Each line of the data below either holds "жалоба" or does not. Report how many do, and only that.

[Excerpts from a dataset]
- - - - -

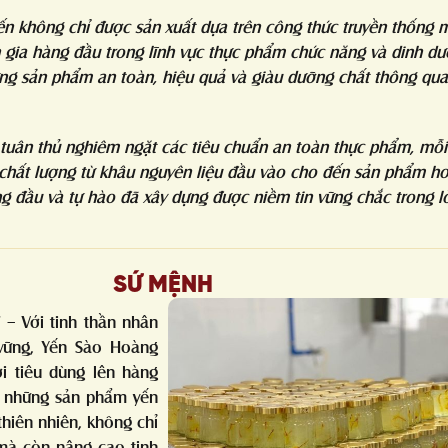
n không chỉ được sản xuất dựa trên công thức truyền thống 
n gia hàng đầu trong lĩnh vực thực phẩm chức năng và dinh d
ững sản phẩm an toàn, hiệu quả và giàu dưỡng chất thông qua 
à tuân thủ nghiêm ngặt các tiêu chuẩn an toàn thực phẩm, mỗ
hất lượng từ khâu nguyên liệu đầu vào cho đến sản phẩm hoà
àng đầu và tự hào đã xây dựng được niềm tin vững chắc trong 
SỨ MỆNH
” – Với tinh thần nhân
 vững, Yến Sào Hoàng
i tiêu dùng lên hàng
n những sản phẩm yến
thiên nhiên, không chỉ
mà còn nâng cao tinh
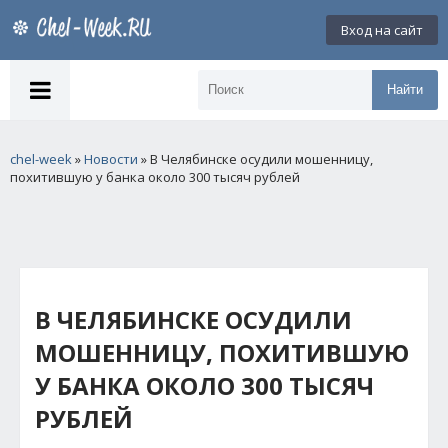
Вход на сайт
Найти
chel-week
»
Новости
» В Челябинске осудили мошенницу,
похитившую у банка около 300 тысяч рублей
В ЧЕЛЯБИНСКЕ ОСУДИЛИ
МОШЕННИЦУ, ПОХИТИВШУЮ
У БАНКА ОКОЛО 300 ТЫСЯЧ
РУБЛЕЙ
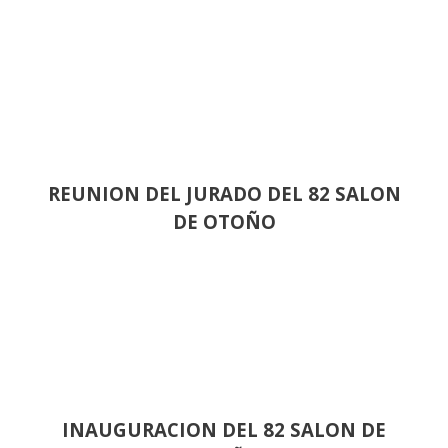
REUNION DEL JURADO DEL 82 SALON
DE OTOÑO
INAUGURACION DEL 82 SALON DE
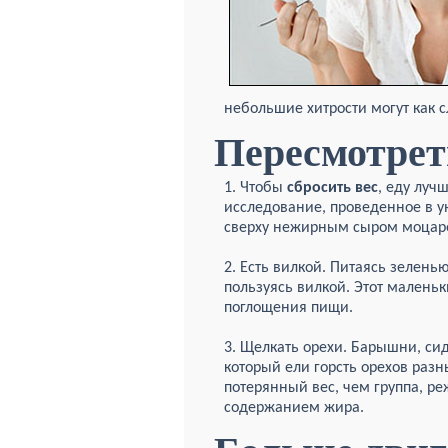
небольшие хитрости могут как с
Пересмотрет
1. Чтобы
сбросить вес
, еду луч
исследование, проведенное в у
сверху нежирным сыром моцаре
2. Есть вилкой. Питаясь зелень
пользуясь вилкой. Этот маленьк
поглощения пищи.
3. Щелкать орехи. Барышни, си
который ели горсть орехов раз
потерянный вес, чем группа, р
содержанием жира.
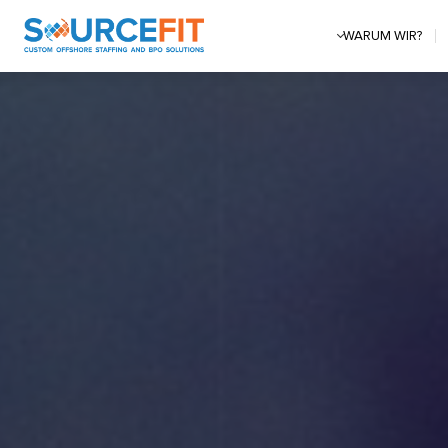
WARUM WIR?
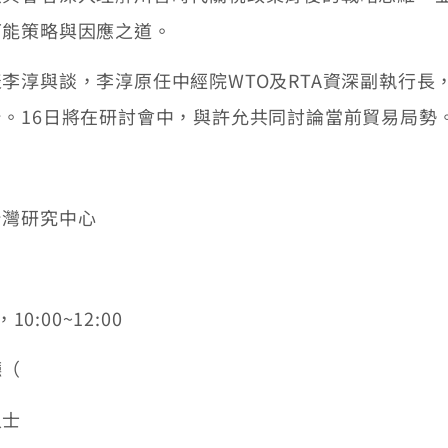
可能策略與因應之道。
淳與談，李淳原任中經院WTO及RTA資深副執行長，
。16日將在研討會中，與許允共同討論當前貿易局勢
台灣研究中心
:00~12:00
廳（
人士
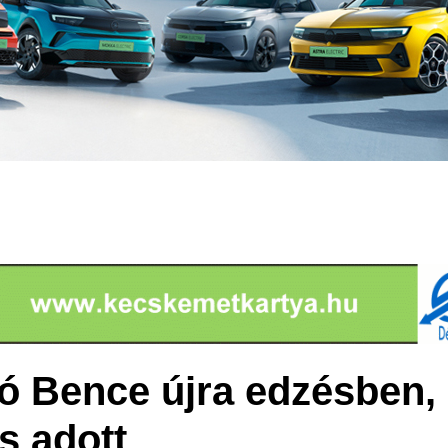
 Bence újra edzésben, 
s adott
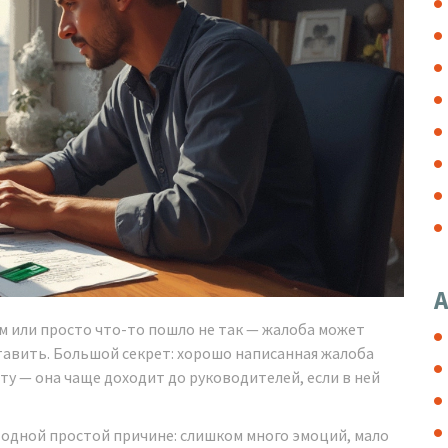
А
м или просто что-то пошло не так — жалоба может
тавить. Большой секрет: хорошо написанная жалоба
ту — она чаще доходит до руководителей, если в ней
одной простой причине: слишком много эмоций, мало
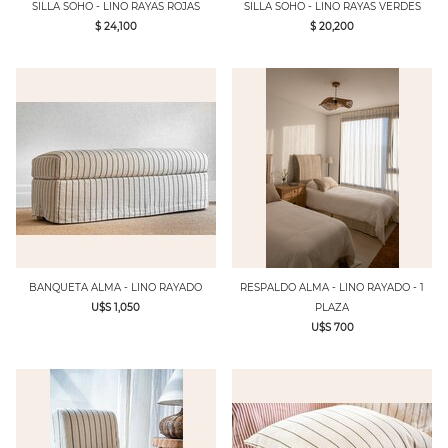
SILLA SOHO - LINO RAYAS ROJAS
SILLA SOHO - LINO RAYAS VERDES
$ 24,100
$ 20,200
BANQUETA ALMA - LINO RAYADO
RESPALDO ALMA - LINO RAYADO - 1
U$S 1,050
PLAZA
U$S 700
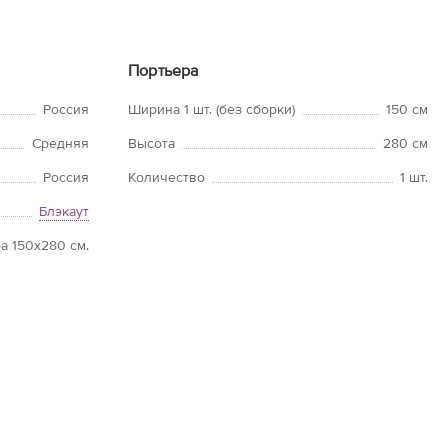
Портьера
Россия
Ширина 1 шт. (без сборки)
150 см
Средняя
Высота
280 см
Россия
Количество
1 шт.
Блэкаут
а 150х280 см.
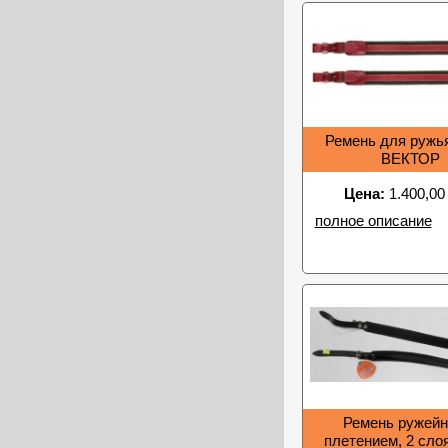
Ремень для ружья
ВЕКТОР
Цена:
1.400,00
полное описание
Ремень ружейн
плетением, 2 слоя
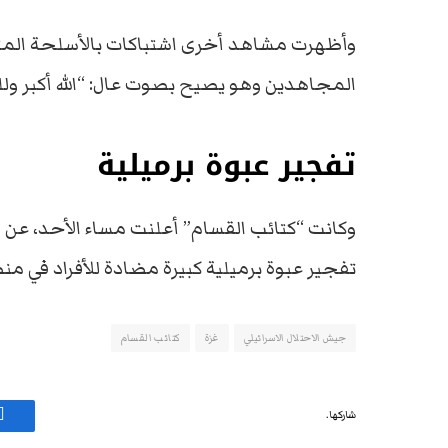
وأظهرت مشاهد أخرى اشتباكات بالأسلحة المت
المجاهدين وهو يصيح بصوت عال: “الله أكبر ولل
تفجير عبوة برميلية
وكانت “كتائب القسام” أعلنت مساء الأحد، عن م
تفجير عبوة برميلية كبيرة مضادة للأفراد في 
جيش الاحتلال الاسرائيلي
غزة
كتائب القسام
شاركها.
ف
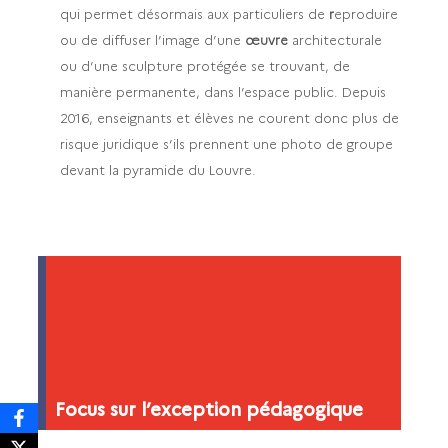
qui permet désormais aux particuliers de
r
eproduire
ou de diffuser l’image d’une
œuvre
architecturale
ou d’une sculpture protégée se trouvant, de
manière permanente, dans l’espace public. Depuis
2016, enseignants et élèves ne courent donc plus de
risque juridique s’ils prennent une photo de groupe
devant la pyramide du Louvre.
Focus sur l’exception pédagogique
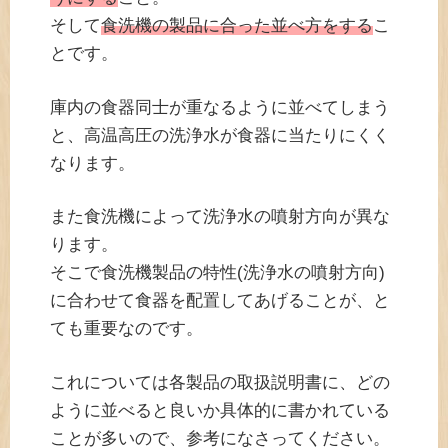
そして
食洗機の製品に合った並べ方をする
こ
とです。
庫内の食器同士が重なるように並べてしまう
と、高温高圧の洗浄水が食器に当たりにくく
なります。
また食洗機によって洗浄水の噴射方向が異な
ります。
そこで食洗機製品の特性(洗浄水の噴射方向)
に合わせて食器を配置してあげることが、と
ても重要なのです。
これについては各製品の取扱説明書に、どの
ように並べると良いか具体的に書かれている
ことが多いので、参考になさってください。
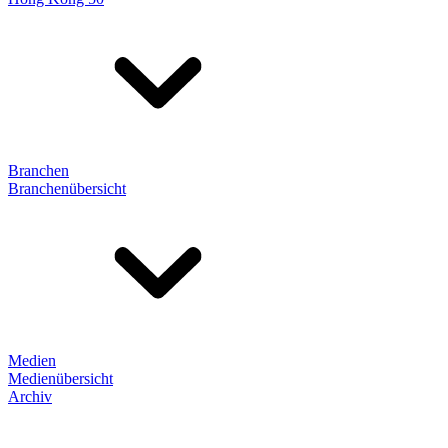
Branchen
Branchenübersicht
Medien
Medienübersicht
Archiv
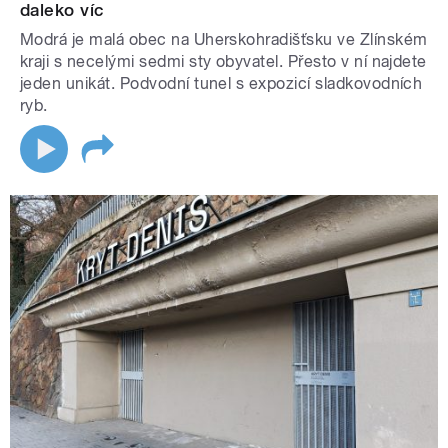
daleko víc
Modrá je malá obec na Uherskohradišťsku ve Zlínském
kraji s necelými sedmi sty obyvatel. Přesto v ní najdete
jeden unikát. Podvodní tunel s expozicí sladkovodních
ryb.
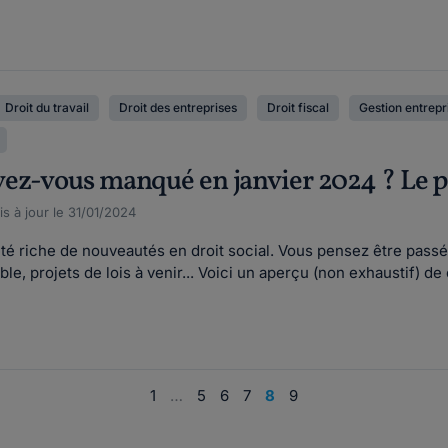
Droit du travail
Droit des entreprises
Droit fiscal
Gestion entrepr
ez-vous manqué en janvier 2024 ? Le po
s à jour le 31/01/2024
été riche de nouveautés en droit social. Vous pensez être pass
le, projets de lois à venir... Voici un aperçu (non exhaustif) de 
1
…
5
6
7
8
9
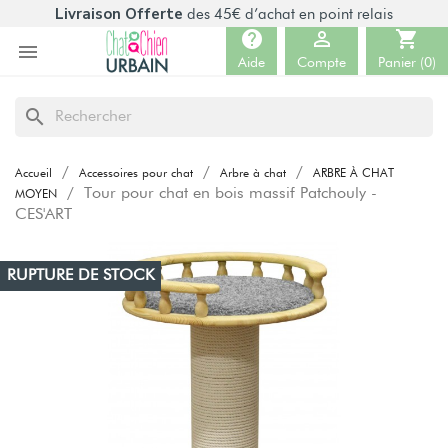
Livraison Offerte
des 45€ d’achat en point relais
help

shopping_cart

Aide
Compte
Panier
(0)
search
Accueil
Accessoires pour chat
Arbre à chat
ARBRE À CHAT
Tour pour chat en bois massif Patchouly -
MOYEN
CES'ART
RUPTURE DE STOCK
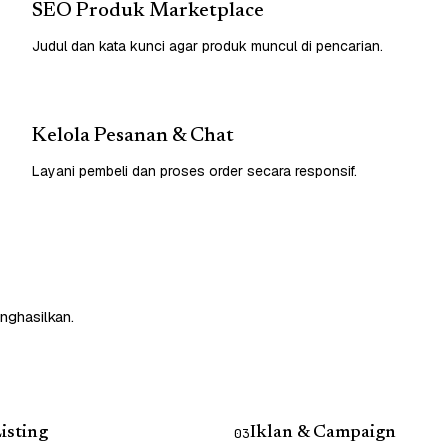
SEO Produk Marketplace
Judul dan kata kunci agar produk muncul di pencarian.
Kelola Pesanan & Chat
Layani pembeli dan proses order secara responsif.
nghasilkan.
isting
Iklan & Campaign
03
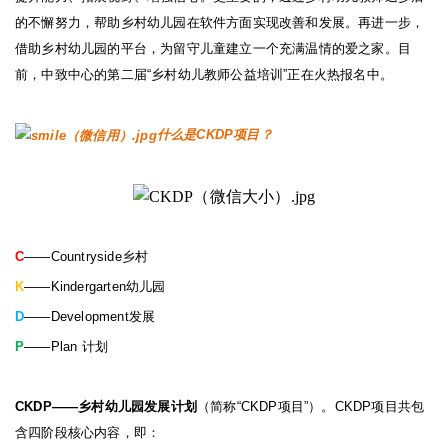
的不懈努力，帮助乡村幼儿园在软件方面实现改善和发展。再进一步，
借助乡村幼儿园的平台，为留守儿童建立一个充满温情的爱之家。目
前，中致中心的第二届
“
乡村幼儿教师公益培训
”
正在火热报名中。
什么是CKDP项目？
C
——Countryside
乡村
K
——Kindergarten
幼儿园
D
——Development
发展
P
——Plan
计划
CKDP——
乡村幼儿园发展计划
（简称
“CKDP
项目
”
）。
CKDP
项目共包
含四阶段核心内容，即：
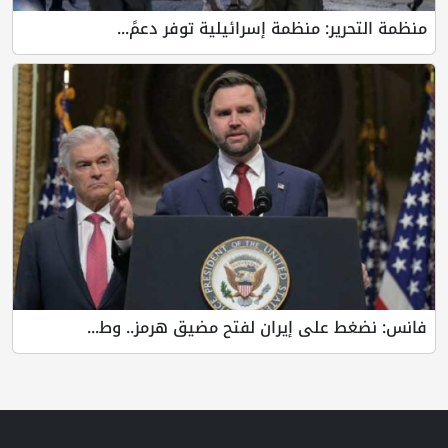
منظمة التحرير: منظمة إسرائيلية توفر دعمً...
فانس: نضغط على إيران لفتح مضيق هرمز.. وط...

- - - - -

## TASK OUTPUT
2